What this task involves - Extract the text of each entry below exactly, leaving every image behind.

Source material -
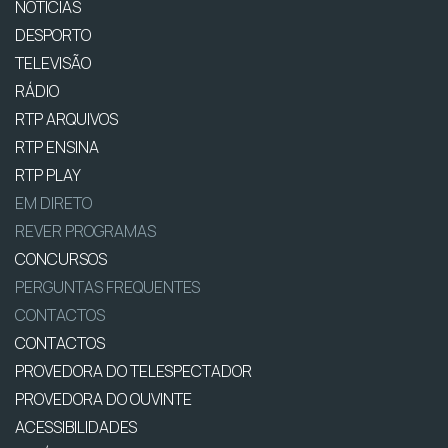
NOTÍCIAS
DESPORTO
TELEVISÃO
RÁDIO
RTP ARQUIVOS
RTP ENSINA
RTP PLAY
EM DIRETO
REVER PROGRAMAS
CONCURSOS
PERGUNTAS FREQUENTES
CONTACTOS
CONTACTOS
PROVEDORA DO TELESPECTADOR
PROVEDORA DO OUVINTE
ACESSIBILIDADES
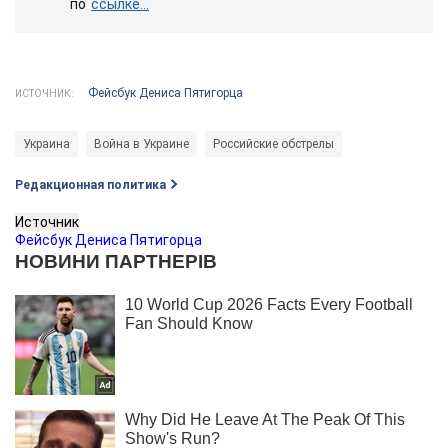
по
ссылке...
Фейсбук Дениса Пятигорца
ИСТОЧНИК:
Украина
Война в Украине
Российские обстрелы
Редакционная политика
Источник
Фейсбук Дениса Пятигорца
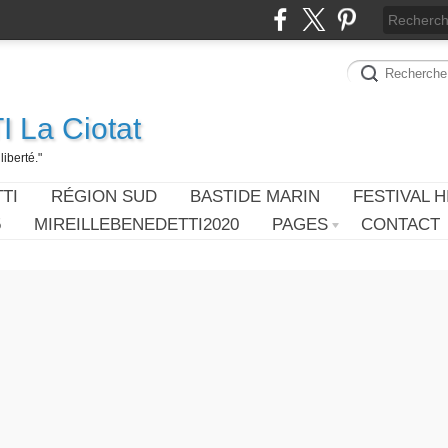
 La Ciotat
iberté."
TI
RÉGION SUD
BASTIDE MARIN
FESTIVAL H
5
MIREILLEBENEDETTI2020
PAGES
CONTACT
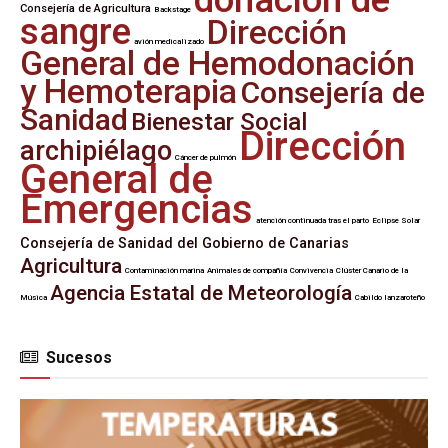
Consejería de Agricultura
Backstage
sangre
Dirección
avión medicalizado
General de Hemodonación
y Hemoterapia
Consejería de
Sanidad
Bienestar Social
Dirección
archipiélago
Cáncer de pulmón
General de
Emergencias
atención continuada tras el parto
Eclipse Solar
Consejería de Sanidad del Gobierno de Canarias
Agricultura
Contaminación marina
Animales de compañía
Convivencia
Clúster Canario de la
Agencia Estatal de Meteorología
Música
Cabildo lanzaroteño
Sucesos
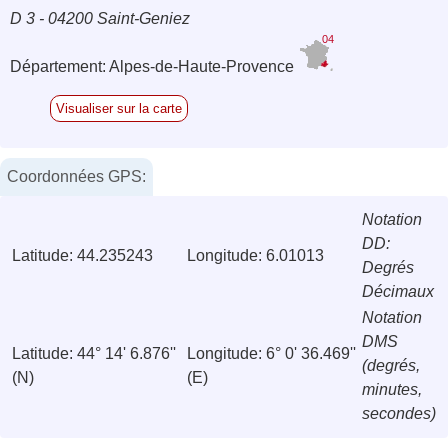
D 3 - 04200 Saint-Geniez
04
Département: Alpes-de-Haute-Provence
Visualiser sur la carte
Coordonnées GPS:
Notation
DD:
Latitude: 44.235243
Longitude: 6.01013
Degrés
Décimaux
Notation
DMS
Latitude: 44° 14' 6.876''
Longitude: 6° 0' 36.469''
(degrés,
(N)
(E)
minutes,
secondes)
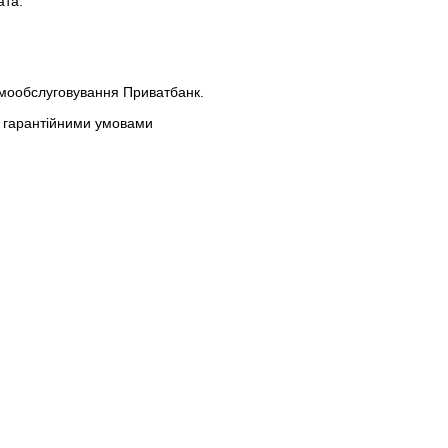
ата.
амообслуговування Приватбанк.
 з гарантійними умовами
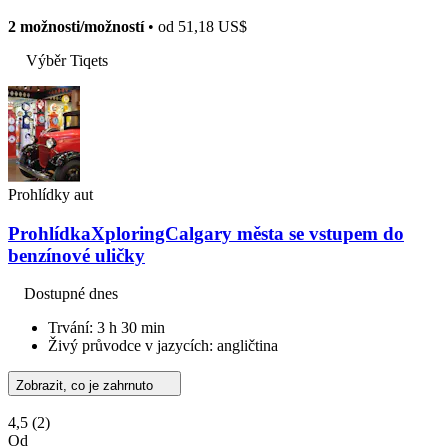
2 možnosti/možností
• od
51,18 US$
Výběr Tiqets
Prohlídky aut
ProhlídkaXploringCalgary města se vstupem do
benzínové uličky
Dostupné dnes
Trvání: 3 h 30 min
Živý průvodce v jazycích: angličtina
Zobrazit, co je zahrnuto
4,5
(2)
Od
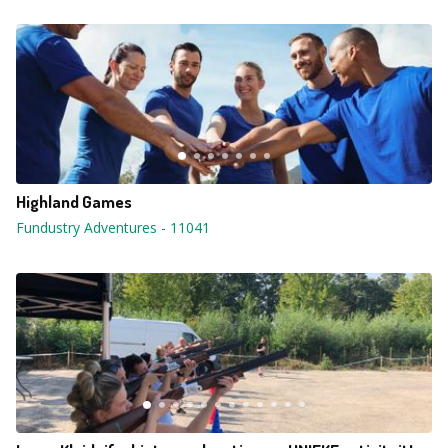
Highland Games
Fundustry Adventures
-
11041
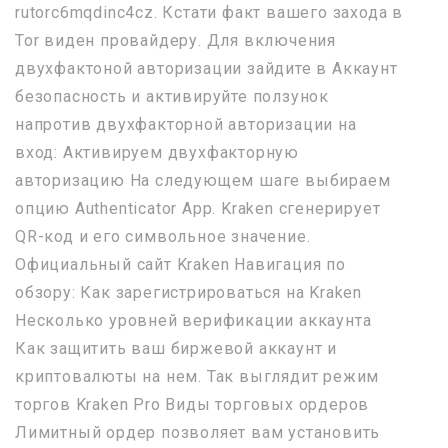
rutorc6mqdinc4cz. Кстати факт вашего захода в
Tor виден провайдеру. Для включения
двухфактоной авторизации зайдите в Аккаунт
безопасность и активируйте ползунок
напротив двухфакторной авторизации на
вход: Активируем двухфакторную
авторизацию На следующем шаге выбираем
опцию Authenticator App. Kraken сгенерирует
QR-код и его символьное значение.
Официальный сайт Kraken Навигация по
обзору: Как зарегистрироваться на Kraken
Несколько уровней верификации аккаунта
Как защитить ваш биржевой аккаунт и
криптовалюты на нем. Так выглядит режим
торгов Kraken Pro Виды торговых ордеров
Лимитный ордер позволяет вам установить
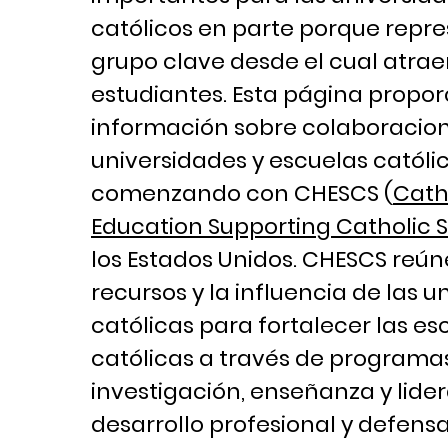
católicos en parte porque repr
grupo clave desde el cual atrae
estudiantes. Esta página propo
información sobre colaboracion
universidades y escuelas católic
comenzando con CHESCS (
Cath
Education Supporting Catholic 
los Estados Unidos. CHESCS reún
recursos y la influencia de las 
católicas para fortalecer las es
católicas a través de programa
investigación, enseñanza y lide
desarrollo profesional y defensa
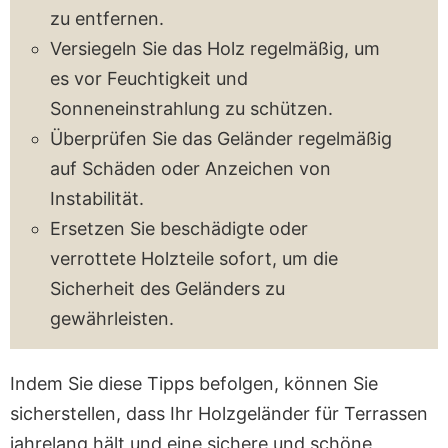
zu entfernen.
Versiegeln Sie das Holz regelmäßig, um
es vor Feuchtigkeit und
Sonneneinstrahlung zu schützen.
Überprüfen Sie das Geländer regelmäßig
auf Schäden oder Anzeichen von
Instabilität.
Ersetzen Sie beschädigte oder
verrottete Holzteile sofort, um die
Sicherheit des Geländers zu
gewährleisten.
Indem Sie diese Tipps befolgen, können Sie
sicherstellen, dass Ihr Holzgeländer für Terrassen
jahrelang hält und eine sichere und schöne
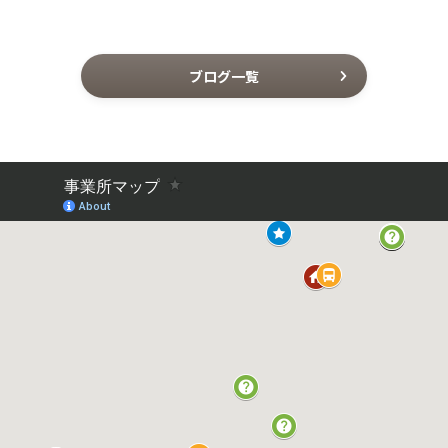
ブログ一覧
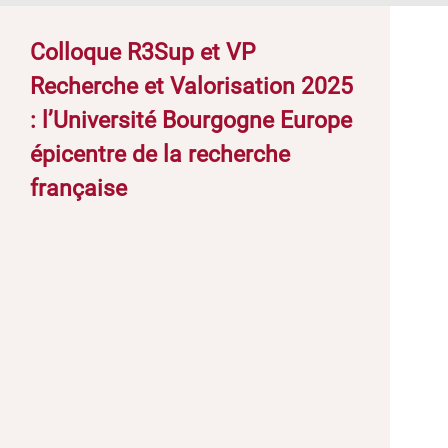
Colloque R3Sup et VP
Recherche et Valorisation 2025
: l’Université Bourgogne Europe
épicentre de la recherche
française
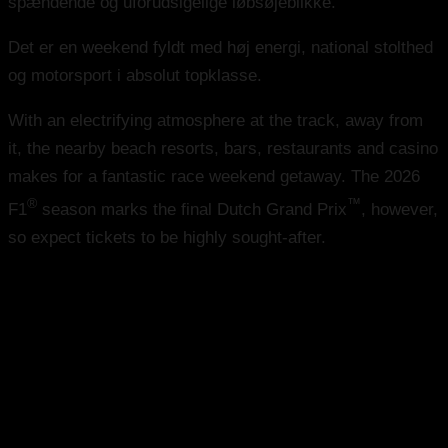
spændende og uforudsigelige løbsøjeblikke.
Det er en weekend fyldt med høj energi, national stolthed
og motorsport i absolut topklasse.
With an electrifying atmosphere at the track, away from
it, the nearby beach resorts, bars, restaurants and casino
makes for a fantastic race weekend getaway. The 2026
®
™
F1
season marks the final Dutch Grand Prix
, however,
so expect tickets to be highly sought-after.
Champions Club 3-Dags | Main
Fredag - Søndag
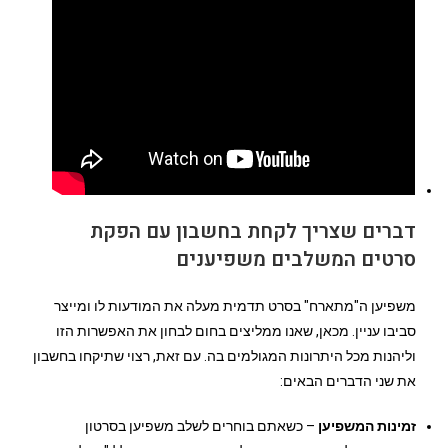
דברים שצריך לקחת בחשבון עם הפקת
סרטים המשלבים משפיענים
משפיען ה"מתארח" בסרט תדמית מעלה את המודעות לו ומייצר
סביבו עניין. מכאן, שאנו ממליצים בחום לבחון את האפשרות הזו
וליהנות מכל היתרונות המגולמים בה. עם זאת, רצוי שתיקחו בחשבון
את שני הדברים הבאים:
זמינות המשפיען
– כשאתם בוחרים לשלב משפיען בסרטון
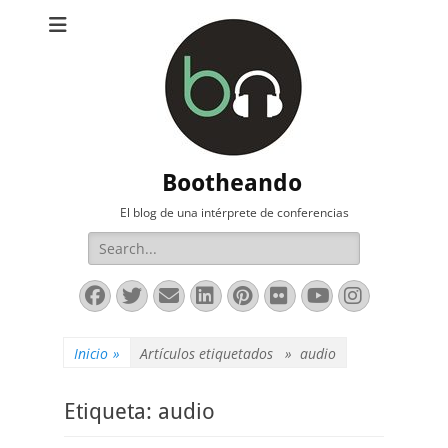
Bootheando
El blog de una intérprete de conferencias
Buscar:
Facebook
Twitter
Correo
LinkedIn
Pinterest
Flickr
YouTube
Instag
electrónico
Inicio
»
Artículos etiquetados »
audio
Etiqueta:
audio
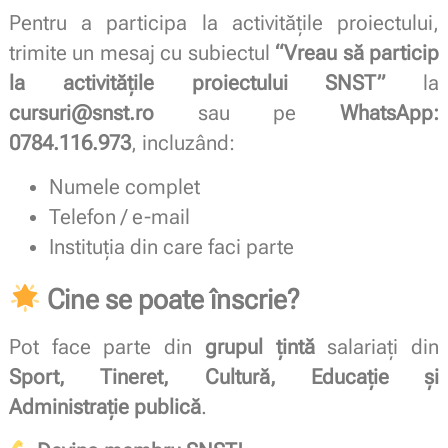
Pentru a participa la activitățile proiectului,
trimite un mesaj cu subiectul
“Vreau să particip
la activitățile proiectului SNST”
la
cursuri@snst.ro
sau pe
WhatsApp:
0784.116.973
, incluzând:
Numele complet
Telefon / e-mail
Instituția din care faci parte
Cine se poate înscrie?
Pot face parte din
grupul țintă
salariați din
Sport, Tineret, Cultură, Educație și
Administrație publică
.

Response area -
NOTÍCIAS
DESPORTO
TELEVISÃO
RÁDIO
RTP ARQUIVOS
RTP ENSINA
RTP PLAY
EM DIRETO
REVER PROGRAMAS
CONCURSOS
PERGUNTAS FREQUENTES
CONTACTOS
CONTACTOS
PROVEDORA DO TELESPECTADOR
PROVEDORA DO OUVINTE
ACESSIBILIDADES
по
ссылке...
Фейсбук Дениса Пятигорца
ИСТОЧНИК:
Украина
Война в Украине
Российские обстрелы
Редакционная политика
Источник
Фейсбук Дениса Пятигорца
 La Ciotat
iberté."
TI
RÉGION SUD
BASTIDE MARIN
FESTIVAL H
5
MIREILLEBENEDETTI2020
PAGES
CONTACT
Consejería de Agricultura
Backstage
sangre
Dirección
avión medicalizado
General de Hemodonación
y Hemoterapia
Consejería de
Sanidad
Bienestar Social
Dirección
archipiélago
Cáncer de pulmón
General de
Emergencias
atención continuada tras el parto
Eclipse Solar
Consejería de Sanidad del Gobierno de Canarias
Agricultura
Contaminación marina
Animales de compañía
Convivencia
Clúster Canario de la
Agencia Estatal de Meteorología
Música
Cabildo lanzaroteño
Sucesos
D 3 - 04200 Saint-Geniez
04
Département: Alpes-de-Haute-Provence
Visualiser sur la carte
Coordonnées GPS:
Notation
DD:
Latitude: 44.235243
Longitude: 6.01013
Degrés
Décimaux
Notation
DMS
Latitude: 44° 14' 6.876''
Longitude: 6° 0' 36.469''
(degrés,
(N)
(E)
minutes,
secondes)
ата.
амообслуговування Приватбанк.
 з гарантійними умовами
2 možnosti/možností
• od
51,18 US$
Výběr Tiqets
Prohlídky aut
ProhlídkaXploringCalgary města se vstupem do
benzínové uličky
Dostupné dnes
Trvání: 3 h 30 min
Živý průvodce v jazycích: angličtina
Zobrazit, co je zahrnuto
4,5
(2)
Od
Highland Games
Fundustry Adventures
-
11041
rutorc6mqdinc4cz. Кстати факт вашего захода в
Tor виден провайдеру. Для включения
двухфактоной авторизации зайдите в Аккаунт
безопасность и активируйте ползунок
напротив двухфакторной авторизации на
вход: Активируем двухфакторную
авторизацию На следующем шаге выбираем
опцию Authenticator App. Kraken сгенерирует
QR-код и его символьное значение.
Официальный сайт Kraken Навигация по
обзору: Как зарегистрироваться на Kraken
Несколько уровней верификации аккаунта
Как защитить ваш биржевой аккаунт и
криптовалюты на нем. Так выглядит режим
торгов Kraken Pro Виды торговых ордеров
Лимитный ордер позволяет вам установить
católicos en parte porque repr
grupo clave desde el cual atrae
estudiantes. Esta página propo
información sobre colaboracion
universidades y escuelas católic
comenzando con CHESCS (
Cath
Education Supporting Catholic 
los Estados Unidos. CHESCS reún
recursos y la influencia de las 
católicas para fortalecer las es
católicas a través de programa
investigación, enseñanza y lide
desarrollo profesional y defensa
zu entfernen.
Versiegeln Sie das Holz regelmäßig, um
es vor Feuchtigkeit und
Sonneneinstrahlung zu schützen.
Überprüfen Sie das Geländer regelmäßig
auf Schäden oder Anzeichen von
Instabilität.
Ersetzen Sie beschädigte oder
verrottete Holzteile sofort, um die
Sicherheit des Geländers zu
gewährleisten.
Indem Sie diese Tipps befolgen, können Sie
sicherstellen, dass Ihr Holzgeländer für Terrassen
jahrelang hält und eine sichere und schöne
ブログ一覧
Colloque R3Sup et VP
Recherche et Valorisation 2025
: l’Université Bourgogne Europe
épicentre de la recherche
française
spændende og uforudsigelige løbsøjeblikke.
Det er en weekend fyldt med høj energi, national stolthed
og motorsport i absolut topklasse.
With an electrifying atmosphere at the track, away from
it, the nearby beach resorts, bars, restaurants and casino
makes for a fantastic race weekend getaway. The 2026
®
™
F1
season marks the final Dutch Grand Prix
, however,
so expect tickets to be highly sought-after.
Champions Club 3-Dags | Main
Fredag - Søndag
דברים שצריך לקחת בחשבון עם הפקת
סרטים המשלבים משפיענים
משפיען ה"מתארח" בסרט תדמית מעלה את המודעות לו ומייצר
סביבו עניין. מכאן, שאנו ממליצים בחום לבחון את האפשרות הזו
וליהנות מכל היתרונות המגולמים בה. עם זאת, רצוי שתיקחו בחשבון
את שני הדברים הבאים:
זמינות המשפיען
– כשאתם בוחרים לשלב משפיען בסרטון
Bootheando
El blog de una intérprete de conferencias
Buscar:
Facebook
Twitter
Correo
LinkedIn
Pinterest
Flickr
YouTube
Instag
electrónico
Inicio
»
Artículos etiquetados »
audio
Etiqueta:
audio
Pentru a participa la activitățile proiectului,
trimite un mesaj cu subiectul
“Vreau să particip
la activitățile proiectului SNST”
la
cursuri@snst.ro
sau pe
WhatsApp:
0784.116.973
, incluzând:
Numele complet
Telefon / e-mail
Instituția din care faci parte
Cine se poate înscrie?
Pot face parte din
grupul țintă
salariați din
Sport, Tineret, Cultură, Educație și
Administrație publică
.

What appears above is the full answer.